Hazouri: “I signed on to support you [for VP] without even thinking about it.”
Brosche: “You said exactly what I was looking for in terms of the Council President role” regarding “protecting the body” and making sure everyone’s working together. “That’s leadership.”
Schellenberg: “I have been your advocate behind the scenes for many years.”
Part of the reason for such support: Boyer’s holistic vision.
When talking to Brosche about what she would want to do next year on Council, Brosche mentioned an interest in chairing Finance, as well as an interest in an “affordable housing community strategy,” modeled after Detroit.
Boyer, saying it was a heavy lift, said to “make the heavy lift bigger” by considering infrastructure renewal in long-neglected areas, as well as the Jacksonville Journey.
All of this, however, is contingent on resolving the city’s unfunded pension liability; a bill currently working through House and Senate committees in Tallahassee would allow for relief via amortization and a repurposing of the half-cent Better Jacksonville Plan infrastructural sales tax.
Boyer knows that bill passing through Tallahassee, and passing via referendum, and passing muster with the unions are all necessary conditions to remedying the issues of recent years.
That leadership is going to be essential to her term. Also essential: finding a way to solve the “puzzle” of where to put Council members, in terms of committees.
Hazouri, for example, wants to be on Finance.
Schellenberg wants to be chair of Land Use and Zoning.
As well, there is the balancing act between keeping known quantities in chair roles and breaking in new talent, a path that can foster some difficulty.

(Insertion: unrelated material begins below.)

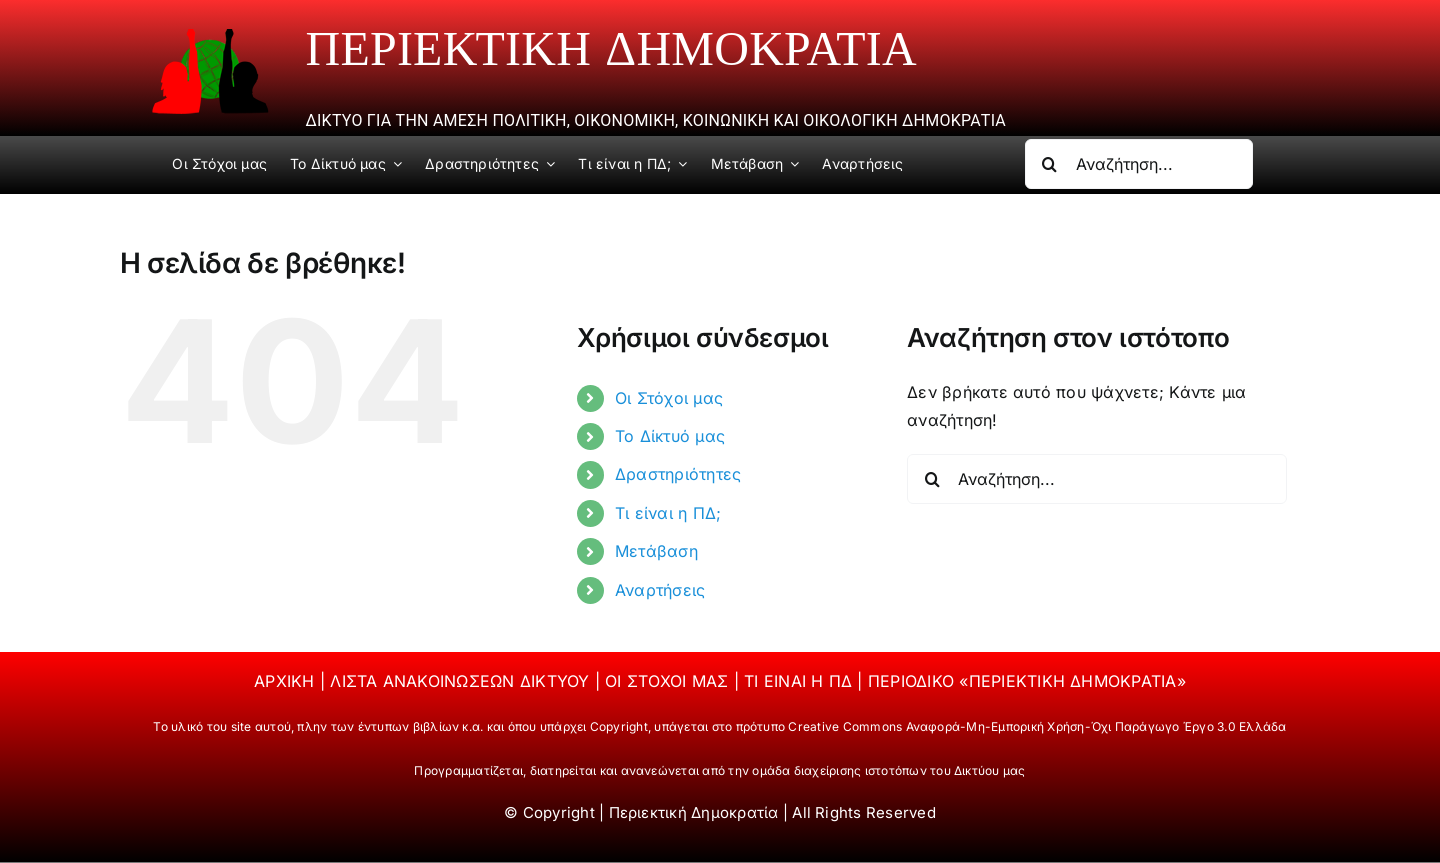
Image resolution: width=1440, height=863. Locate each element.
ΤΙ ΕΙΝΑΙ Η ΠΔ (800, 681)
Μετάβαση (656, 551)
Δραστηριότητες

And there is the balance between a proactive agenda, modeled after what someone might have campaigned on, and the reactive reality of being on Council.
Issues ranging from the Hen ordinance earlier this decade, to the continuing controversy regarding Uber and Lyft, were on no candidate’s platform. Yet to citizens, they are big ones.
As well, there is the issue of what to do with committees. Boyer is considering re-splitting Recreation and Community Development from Public Health and Safety. And also under consideration: what to do with the Neighborhood Improvement and Community Enhancement committee, which, as Hazouri put it, spent his first six months on Council bickering about snipe signs.
Boyer’s leadership style will necessarily be different from that of current president Greg Anderson, described on Wednesday by Hazouri as a “Peyton Manning” style “game manager.”
That said, she won’t be a gunslinger.
A potential model, floated by Hazouri: the legendary Tillie Fowler, who was Council President when Hazouri was mayor.
Her agenda and Hazouri’s meshed, and they worked well together.
Boyer and Mayor Lenny Curry, very likely, could build that kind of functional symbiosis also.
With Mayor Curry pledging to use as much “political capital” as he needs to in solving the unfunded pension liability, having a partner like Lori Boyer can only help.